Croce e delizia e viceversa. Il 9 marzo arrivano tre giornate di squalifica e 20’000 euro di multa per la sfuriata contro Doveri al termine di Fiorentina-Milan (2-2).
I sei mesi in rossonero si chiudono con 12 gol in 13 presenze in Serie A: Supermario è tornato.
La stagione seguente segna l’inizio del declino per il Milan. Ma Balotelli continua a far bene, segnando 18 gol stagionali che fino alla stagione 2017-2018 (quando ne segnerà 26) stabiliscono il suo primato in carriera in una singola annata.
Costa Azzurra
Dopo due anni disastrosi, con le esperienze al Liverpool e al Milan (51 presenze e soli 7 gol sommando il tutto), l’Europeo di Francia è un miraggio lontanissimo e il caso vuole che sia proprio la terra d’oltralpe quella giusta per ripartire. Precisamente a sud, a Nizza. Tra il 2016 e il gennaio del 2019, in due stagioni e mezza, Mario mette a referto 76 presenze totali condite da ben 43 gol.
Ovviamente anche con gli Aquilotti non mancano le follie. Mario rimedia 30 ammonizioni e 4 espulsioni tra tutte le competizioni. Calcolando semplicemente, è una sanzione disciplinare ogni 173 minuti di gioco.
Come al solito, l’esperienza si chiude nel peggiore dei modi. A dicembre del 2018, poco prima di Natale, il tecnico dei francesi, ed ex compagno di squadra di Balotelli, Patrick Vieira, scarica definitivamente il suo attaccante: «Fin dall’inizio, è stato difficile gestirlo, tra mercato e ritardi di forma. Poi la situazione è peggiorata. Anche se il 98% dei suoi compagni gli vuole bene, la collaborazione tra di noi può essere definita un fallimento, proprio perché avevamo voglia di farcela».

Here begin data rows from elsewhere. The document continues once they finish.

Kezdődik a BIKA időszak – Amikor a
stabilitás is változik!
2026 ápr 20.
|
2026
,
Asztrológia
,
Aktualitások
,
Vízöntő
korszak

L’Équipe parla di una rissa in allenamento tra Mario e Vieira, tanto che, il 23 gennaio seguente, il giocatore risolve il contratto e nel mercato invernale passa ai rivali del Marsiglia. Con l’OM, sotto la guida di Rudi Garcia, i numeri rispecchiano quello che ormai è un rendimento tecnico e comportamentale consolidato, un costante alternarsi di alti e bassi: 15 presenze, 8 gol, 5 ammonizioni e un’espulsione. A fine stagione rimane svincolato.
Il ritorno amaro
Il 18 agosto scorso, il Brescia ufficializza l’arrivo di Balotelli che veste così la maglia della città in cui è cresciuto. La fiducia è sotto zero, da parte di quasi tutti gli addetti ai lavori. Scetticismo, perplessità, in pochissimi credono nella nuova e tanto attesa ripartenza del Bad Boy.

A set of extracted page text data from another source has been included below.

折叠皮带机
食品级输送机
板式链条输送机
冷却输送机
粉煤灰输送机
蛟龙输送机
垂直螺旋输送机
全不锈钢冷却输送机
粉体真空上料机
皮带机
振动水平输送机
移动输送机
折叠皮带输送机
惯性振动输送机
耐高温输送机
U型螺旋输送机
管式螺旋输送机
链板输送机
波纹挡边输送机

In realtà, romanticismo a parte, i fatti parlano chiaro. A ventinove anni compiuti da qualche giorno, Mario sta ripartendo da una squadra neopromossa, che dovrà lottare con le unghie e con i denti per rimanere in Serie A. Sembra essere l’ennesima ultima possibilità per dimostrare di essere un grande giocatore. Ormai da tempo, il livello delle società per cui ha militato è andato calando stagione dopo stagione: troppo poco per uno con le sue potenzialità.

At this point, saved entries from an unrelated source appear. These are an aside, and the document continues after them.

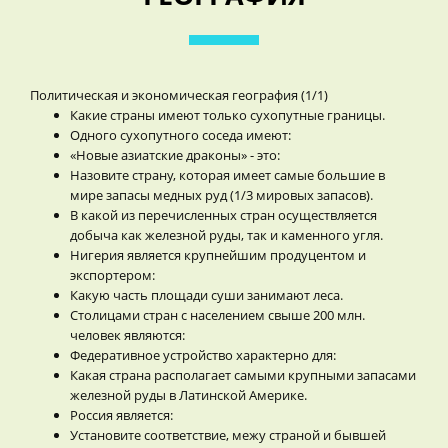
Политическая и экономическая география (1/1)
Какие страны имеют только сухопутные границы.
Одного сухопутного соседа имеют:
«Новые азиатские драконы» - это:
Назовите страну, которая имеет самые большие в
мире запасы медных руд (1/3 мировых запасов).
В какой из перечисленных стран осуществляется
добыча как железной руды, так и каменного угля.
Нигерия является крупнейшим продуцентом и
экспортером:
Какую часть площади суши занимают леса.
Столицами стран с населением свыше 200 млн.
человек являются:
Федеративное устройство характерно для:
Какая страна располагает самыми крупными запасами
железной руды в Латинской Америке.
Россия является:
Установите соответствие, межу страной и бывшей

Alla fine, il ritorno a casa è amaro come il veleno. I tifosi lo acclamano, lo vedono come il profeta in patria, protagonista di una storia che potrebbe essere degna del più bel romanzo d’amore.
Non è così. Nonostante non abbia più niente da perdere, Supermario non trova la serenità giusta, non riesce a diventare il leader, il trascinatore sul piano tecnico e morale di una formazione che, al contrario, paga sempre di più il suo scarso apporto in gara. I soliti atteggiamenti in campo, quella flemma svogliata e superficiale ritorna a galla, forse perché in realtà è sempre stata sommersa da pochissima acqua.
I gol non arrivano, le giocate decisive si contano sulle dita di una mano. Stesso leitmotiv che si ripresenta, come nel teatro di Wagner, puntuale, purtroppo, da troppi anni. Le statistiche dicono 19 presenze, 5 gol, 6 ammonizioni e un’espulsione.
Tunnel
L’ufficialità della rescissione con le Rondinelle, dopo le ultime diatribe, è questione di ore, al massimo di giorni.
Un tunnel senza fine.
Se ne sono dette tante, in tutti questi anni, su di te, caro Mario. Ma alla fine resta sempre un’unica domanda, che ancora non ha trovato risposta: WHY ALWAYS YOU?